EXERCISE DETAILS: Starting at the top of the entries below, set down every line exactly, please, until you reach the line with "The image size is (411, 2576).", which is included too.

►

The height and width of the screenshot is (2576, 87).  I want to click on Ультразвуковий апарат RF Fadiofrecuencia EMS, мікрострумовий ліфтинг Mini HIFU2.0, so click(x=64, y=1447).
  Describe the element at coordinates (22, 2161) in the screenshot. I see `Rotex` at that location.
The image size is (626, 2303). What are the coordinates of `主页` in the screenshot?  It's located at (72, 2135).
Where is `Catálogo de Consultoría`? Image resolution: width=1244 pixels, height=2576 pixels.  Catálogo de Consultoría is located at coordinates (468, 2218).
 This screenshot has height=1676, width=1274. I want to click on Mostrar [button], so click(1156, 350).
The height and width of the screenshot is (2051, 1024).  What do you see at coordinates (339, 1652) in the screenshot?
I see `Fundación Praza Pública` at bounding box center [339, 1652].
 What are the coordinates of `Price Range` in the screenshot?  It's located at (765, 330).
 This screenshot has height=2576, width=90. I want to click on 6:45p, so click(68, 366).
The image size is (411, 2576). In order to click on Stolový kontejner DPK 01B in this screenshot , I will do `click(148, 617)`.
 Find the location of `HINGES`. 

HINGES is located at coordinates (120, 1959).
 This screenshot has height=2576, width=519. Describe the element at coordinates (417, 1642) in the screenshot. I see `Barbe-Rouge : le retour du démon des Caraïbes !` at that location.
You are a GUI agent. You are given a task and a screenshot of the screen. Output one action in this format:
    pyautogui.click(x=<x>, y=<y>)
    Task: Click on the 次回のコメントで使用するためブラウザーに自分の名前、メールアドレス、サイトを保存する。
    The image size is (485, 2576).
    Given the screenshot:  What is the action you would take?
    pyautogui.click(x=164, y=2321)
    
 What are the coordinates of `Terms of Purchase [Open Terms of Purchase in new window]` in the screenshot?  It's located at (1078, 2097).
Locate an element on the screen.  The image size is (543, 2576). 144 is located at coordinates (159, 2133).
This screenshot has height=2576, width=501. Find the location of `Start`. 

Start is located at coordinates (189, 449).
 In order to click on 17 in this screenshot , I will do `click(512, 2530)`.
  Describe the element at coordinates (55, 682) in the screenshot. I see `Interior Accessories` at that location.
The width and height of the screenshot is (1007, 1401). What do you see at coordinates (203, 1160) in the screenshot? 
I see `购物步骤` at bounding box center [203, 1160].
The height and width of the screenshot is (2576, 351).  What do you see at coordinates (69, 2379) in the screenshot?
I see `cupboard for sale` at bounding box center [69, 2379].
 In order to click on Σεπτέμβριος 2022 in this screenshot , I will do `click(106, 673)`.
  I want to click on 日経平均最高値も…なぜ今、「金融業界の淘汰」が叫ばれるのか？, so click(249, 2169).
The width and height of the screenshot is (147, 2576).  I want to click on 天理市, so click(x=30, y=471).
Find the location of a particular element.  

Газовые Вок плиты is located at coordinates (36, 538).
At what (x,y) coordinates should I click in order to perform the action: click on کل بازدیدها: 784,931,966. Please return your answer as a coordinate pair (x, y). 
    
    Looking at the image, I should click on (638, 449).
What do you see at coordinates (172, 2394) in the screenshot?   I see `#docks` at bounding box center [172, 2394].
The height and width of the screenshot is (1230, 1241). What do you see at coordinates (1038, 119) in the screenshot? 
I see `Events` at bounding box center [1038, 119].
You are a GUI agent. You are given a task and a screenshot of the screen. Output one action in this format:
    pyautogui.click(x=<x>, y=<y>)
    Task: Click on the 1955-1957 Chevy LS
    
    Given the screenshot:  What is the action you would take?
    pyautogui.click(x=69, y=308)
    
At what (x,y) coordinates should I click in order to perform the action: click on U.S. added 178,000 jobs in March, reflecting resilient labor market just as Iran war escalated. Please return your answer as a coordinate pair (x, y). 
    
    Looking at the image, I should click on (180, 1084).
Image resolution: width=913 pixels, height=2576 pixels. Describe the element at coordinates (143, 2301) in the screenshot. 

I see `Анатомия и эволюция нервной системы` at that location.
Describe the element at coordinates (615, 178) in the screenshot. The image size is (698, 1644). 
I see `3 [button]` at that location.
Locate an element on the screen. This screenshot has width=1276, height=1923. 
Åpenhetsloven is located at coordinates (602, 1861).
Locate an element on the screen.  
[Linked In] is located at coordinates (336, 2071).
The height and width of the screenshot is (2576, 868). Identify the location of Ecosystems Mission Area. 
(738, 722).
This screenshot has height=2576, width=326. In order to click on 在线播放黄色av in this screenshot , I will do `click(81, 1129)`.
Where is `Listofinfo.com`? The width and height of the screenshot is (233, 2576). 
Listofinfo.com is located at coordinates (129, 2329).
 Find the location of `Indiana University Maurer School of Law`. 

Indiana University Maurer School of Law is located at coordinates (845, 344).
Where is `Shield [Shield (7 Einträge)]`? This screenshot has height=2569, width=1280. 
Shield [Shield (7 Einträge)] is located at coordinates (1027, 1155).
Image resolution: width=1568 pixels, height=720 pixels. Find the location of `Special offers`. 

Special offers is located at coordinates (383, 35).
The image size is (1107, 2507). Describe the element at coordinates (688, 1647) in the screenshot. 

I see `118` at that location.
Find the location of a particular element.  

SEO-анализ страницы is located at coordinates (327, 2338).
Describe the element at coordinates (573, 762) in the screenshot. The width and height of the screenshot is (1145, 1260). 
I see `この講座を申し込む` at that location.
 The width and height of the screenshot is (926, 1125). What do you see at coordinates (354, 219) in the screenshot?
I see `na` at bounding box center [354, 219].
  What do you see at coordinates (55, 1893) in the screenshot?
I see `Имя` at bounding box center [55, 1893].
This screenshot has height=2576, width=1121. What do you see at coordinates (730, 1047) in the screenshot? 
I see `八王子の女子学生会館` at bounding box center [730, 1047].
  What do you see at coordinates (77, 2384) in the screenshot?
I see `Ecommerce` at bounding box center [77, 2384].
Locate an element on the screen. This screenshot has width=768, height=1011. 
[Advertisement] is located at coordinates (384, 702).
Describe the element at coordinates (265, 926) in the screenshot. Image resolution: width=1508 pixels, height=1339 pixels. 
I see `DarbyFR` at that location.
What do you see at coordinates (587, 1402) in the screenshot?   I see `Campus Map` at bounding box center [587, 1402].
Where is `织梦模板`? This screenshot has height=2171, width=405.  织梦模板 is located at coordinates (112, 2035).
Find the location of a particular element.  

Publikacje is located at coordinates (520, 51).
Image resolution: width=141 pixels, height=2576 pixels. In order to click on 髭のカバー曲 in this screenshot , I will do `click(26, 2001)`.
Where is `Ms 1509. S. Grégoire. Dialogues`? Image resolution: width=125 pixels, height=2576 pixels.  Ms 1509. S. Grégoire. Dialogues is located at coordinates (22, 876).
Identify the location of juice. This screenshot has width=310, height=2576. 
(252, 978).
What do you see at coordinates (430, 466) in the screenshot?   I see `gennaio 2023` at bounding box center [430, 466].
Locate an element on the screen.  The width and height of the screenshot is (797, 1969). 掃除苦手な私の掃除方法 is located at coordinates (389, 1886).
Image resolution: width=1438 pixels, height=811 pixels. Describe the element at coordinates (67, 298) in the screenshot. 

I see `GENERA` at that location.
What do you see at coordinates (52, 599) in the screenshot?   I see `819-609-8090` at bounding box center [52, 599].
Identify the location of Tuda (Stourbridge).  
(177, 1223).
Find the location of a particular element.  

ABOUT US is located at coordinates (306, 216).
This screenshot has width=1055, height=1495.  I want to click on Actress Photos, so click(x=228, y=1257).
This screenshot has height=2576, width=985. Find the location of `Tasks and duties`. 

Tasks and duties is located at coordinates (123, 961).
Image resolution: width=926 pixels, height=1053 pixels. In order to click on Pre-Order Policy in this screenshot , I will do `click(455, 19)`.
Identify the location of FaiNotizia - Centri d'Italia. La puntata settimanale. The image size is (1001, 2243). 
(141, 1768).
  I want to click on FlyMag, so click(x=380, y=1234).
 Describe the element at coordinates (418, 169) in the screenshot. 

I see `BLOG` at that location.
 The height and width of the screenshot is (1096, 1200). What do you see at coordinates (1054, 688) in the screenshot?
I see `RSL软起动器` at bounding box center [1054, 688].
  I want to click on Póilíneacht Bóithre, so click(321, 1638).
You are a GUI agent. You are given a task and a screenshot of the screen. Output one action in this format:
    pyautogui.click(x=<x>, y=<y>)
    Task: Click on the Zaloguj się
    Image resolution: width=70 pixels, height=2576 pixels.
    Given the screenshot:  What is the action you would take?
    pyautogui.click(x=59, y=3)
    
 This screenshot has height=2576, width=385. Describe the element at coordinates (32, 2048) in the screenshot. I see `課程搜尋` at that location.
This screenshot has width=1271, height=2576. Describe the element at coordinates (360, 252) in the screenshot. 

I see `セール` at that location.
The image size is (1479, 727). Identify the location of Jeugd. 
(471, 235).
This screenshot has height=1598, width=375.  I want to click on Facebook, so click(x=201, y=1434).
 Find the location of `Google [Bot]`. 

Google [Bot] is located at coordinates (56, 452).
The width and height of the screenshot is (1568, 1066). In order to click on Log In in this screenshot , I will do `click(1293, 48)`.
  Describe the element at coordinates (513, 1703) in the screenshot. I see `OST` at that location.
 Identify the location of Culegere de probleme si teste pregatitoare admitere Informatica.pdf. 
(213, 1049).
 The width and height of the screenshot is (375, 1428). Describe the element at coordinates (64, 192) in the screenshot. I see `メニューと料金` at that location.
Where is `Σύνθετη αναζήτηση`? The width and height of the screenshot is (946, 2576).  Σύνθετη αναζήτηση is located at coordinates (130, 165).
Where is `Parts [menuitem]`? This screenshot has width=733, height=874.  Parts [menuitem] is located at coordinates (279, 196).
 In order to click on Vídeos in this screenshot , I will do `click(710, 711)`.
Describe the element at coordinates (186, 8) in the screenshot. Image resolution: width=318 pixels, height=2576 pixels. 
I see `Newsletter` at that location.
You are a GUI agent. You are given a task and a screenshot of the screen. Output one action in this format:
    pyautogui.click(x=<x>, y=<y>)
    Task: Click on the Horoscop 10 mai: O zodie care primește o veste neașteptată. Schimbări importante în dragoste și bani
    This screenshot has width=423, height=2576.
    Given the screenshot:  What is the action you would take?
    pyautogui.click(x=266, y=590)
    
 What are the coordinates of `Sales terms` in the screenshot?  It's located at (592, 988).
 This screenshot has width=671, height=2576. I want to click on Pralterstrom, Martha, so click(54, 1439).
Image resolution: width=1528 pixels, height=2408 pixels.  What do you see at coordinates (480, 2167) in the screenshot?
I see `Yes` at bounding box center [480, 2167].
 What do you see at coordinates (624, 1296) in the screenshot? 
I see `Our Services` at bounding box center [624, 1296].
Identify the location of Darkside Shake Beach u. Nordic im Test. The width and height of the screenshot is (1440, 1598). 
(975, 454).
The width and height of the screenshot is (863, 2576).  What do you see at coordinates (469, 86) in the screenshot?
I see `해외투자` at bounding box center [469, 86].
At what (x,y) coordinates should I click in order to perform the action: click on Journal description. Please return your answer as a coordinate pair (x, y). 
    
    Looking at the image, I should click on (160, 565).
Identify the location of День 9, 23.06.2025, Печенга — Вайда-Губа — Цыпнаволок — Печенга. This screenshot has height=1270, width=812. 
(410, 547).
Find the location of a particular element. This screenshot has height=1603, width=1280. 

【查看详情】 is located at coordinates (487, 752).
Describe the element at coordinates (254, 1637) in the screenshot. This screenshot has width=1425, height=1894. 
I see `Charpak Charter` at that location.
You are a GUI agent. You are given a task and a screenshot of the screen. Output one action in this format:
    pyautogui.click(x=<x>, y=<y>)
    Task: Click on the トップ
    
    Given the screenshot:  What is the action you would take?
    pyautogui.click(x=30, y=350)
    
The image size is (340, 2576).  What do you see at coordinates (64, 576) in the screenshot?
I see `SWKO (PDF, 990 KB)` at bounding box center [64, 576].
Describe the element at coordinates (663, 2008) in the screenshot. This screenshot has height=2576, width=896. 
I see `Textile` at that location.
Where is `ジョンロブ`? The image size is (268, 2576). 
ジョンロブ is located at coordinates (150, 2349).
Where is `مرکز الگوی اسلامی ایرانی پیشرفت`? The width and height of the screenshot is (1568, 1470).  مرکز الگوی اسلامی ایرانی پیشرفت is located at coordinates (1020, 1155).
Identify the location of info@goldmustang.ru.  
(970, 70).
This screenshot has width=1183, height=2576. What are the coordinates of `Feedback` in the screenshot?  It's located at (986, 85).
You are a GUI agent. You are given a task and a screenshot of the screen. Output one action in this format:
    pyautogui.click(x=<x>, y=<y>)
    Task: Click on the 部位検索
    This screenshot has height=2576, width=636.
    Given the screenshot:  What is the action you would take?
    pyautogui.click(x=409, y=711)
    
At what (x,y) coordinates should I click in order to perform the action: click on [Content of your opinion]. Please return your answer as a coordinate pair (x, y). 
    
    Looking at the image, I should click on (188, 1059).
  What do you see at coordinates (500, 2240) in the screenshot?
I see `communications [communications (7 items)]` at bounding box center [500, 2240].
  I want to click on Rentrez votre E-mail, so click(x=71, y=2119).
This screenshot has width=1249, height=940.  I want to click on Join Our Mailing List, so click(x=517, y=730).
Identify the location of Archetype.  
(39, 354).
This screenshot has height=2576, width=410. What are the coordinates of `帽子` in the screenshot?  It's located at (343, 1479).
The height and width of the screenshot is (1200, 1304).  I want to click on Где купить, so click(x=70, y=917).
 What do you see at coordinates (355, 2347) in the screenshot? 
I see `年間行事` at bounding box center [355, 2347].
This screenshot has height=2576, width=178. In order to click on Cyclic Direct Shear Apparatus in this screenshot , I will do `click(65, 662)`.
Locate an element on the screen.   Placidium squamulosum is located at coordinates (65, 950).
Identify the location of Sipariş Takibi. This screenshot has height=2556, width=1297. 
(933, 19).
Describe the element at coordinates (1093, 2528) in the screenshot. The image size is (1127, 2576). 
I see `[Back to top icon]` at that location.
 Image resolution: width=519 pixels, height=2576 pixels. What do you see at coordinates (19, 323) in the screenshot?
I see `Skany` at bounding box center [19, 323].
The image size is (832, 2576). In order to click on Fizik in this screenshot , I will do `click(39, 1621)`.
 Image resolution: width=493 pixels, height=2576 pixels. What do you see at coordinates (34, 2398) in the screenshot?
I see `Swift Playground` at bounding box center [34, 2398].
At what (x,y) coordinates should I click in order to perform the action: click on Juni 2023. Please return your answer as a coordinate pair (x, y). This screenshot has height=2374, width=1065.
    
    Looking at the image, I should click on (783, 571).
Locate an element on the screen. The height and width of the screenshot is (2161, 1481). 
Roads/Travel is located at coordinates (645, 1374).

◄

ANSWER FOR THIS EXERCISE:
The height and width of the screenshot is (2576, 87).  I want to click on Ультразвуковий апарат RF Fadiofrecuencia EMS, мікрострумовий ліфтинг Mini HIFU2.0, so click(x=64, y=1447).
  Describe the element at coordinates (22, 2161) in the screenshot. I see `Rotex` at that location.
The image size is (626, 2303). What are the coordinates of `主页` in the screenshot?  It's located at (72, 2135).
Where is `Catálogo de Consultoría`? Image resolution: width=1244 pixels, height=2576 pixels.  Catálogo de Consultoría is located at coordinates (468, 2218).
 This screenshot has height=1676, width=1274. I want to click on Mostrar [button], so click(1156, 350).
The height and width of the screenshot is (2051, 1024).  What do you see at coordinates (339, 1652) in the screenshot?
I see `Fundación Praza Pública` at bounding box center [339, 1652].
 What are the coordinates of `Price Range` in the screenshot?  It's located at (765, 330).
 This screenshot has height=2576, width=90. I want to click on 6:45p, so click(68, 366).
The image size is (411, 2576). In order to click on Stolový kontejner DPK 01B in this screenshot , I will do `click(148, 617)`.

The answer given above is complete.